Летним вечером 1985 года, приехав на несколько дней в Нью-Йорк, я отправился посмотреть на матч, в котором «Меты» играли против команды «Астро», и, огибая вместе с друзьями стадион, чтобы найти ведущие к нашему сектору ворота, увидел Шведа, которому было теперь на тридцать шесть лет больше, чем в день, когда мы следили, как он играет за Упсалу. В темно-сером летнем костюме и белой рубашке с полосатым галстуком, он был все так же ослепительно красив. Золотистые волосы стали на два-три оттенка темнее, но нисколько не поредели и уже не были коротко стриженными, а закрывали уши и мягко спадали на воротник. В безукоризненно сшитом костюме он казался даже еще стройнее и выше, чем прежде, в спортивной форме. Первой его заметила шедшая в нашей компании женщина. «Кто это? — спросила она. — Кто это?.. Джон Линдсэй?» — «Нет, — сказал я. — Но господи, вы знаете, кто это? Это Швед Лейвоу. Тот самый Швед».
Рядом со Шведом шел худенький светловолосый мальчик лет семи-восьми в бейсболке с символикой «Метов» на голове и колотил по кэтчеровской перчатке, болтавшейся у него, как и у Шведа, на левой руке. Явно было, что это отец и сын, и, когда я подошел поздороваться, они разговаривали о чем-то, весело и со смехом.
— Здравствуйте. Я приятель вашего брата по Уиквэйку.
— Цукерман? — живо откликнулся он, пожимая мне руку. — Писатель?
— Он самый: писатель Цукерман.
— Ну как же! Закадычный друг Джерри.
— Закадычных у Джерри не было. Слишком уж яркая личность. Со мной он всего-навсего играл в пинг-понг — обыгрывал в вашем подвале всухую. Обыгрывать меня всухую было для Джерри очень важно.

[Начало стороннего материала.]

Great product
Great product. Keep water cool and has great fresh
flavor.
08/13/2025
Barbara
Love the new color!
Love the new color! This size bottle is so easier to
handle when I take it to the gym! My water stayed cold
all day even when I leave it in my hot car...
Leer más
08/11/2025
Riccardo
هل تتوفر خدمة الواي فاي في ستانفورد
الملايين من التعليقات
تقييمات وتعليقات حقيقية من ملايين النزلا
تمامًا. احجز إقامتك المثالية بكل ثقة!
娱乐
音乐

— Надо ж так встретиться! Мама всегда говорит: «У нас дома он вел себя так воспитанно, так приятно». Знаешь, кто это? — Швед повернулся к ребенку. — Настоящий писатель. Натан Цукерман.
— Здрасьте, — пробормотал, чуть поеживаясь, малыш.

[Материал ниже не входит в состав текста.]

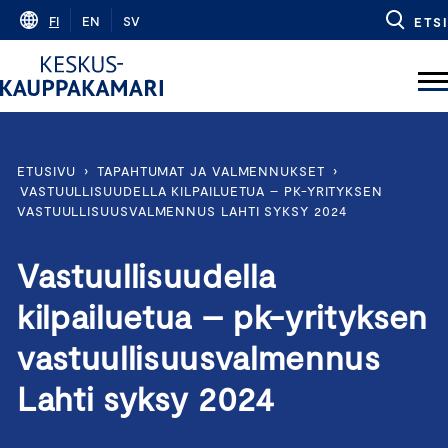
Skip
FI
EN
SV
ETSI
to
content
ETUSIVU
›
TAPAHTUMAT JA VALMENNUKSET
›
VASTUULLISUUDELLA KILPAILUETUA – PK-YRITYKSEN
VASTUULLISUUSVALMENNUS LAHTI SYKSY 2024
Vastuullisuudella
kilpailuetua – pk-yrityksen
vastuullisuusvalmennus
Lahti syksy 2024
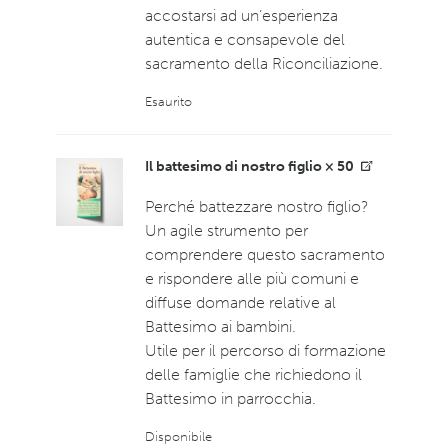
accostarsi ad un’esperienza
autentica e consapevole del
sacramento della Riconciliazione.
Esaurito
Il battesimo di nostro figlio × 50
Perché battezzare nostro figlio?
Un agile strumento per
comprendere questo sacramento
e rispondere alle più comuni e
diffuse domande relative al
Battesimo ai bambini.
Utile per il percorso di formazione
delle famiglie che richiedono il
Battesimo in parrocchia.
Disponibile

— Мой сын. Его зовут Крис.
— Мои друзья. — Взмахом руки я представил стоящих со мной людей и сказал им: — Смотрите! Это лучший спортсмен, когда-либо учившийся в Уиквэйкской средней школе. Истинный мастер в трех видах спорта. Был первым базовым и играл, как Хернандес, — обдуманно. Посылал мощные удары и добегал до второй базы. Ты знаешь, что твой папа был нашим Хернандесом? — спросил я у его сынишки.

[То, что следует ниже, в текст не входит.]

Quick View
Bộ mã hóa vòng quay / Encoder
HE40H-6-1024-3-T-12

— Хернандес левша, — ответил тот.
— И в этом единственное различие, — ответил я маленькому буквалисту и снова протянул руку его отцу: — Приятно было повидаться, Швед.
— Взаимно. Удачи тебе, Прыгунок.
— Передай привет брату.
Швед рассмеялся, мы пошли в разные стороны, и кто-то из моей компании сказал:
— Слышал? Лучший спортсмен, когда-либо учившийся в Уиквэйкской средней школе, назвал тебя Прыгунком.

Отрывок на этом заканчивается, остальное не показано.